▶ **TASK INSTRUCTIONS**
Start to finish, print the data below exactly, without the images.

+++

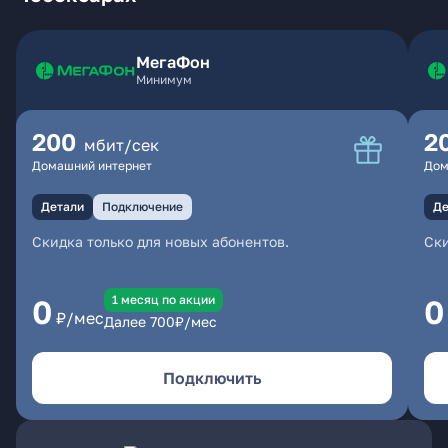
МегаФон
Минимум
200
2
мбит/сек
Домашний интернет
Дом
Детали
Подключение
Де
Скидка только для новых абонентов.
Ски
1 месяц по акции
0
0
₽/мес
Далее
700
₽/мес
Подключить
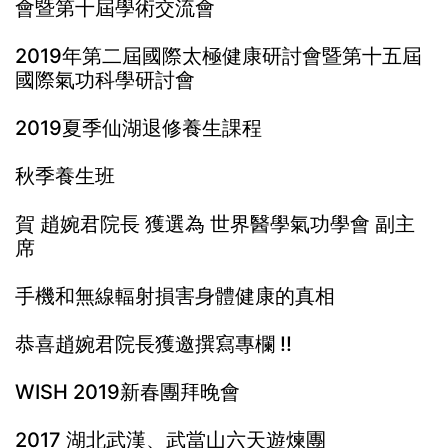
會暨第十屆學術交流會
2019年第二屆國際太極健康研討會暨第十五屆
國際氣功科學研討會
2019夏季仙湖退修養生課程
秋季養生班
賀 趙婉君院長 獲選為 世界醫學氣功學會 副主
席
手機和無線輻射損害身體健康的真相
恭喜趙婉君院長獲邀撰寫專欄 !!
WISH 2019新春團拜晚會
2017 湖北武漢、武當山六天遊煉團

+++

▶ **ANSWER BOX**
МегаФон
Минимум
200
2
мбит/сек
Домашний интернет
Дом
Детали
Подключение
Де
Скидка только для новых абонентов.
Ски
1 месяц по акции
0
0
₽/мес
Далее
700
₽/мес
Подключить
會暨第十屆學術交流會
2019年第二屆國際太極健康研討會暨第十五屆
國際氣功科學研討會
2019夏季仙湖退修養生課程
秋季養生班
賀 趙婉君院長 獲選為 世界醫學氣功學會 副主
席
手機和無線輻射損害身體健康的真相
恭喜趙婉君院長獲邀撰寫專欄 !!
WISH 2019新春團拜晚會
2017 湖北武漢、武當山六天遊煉團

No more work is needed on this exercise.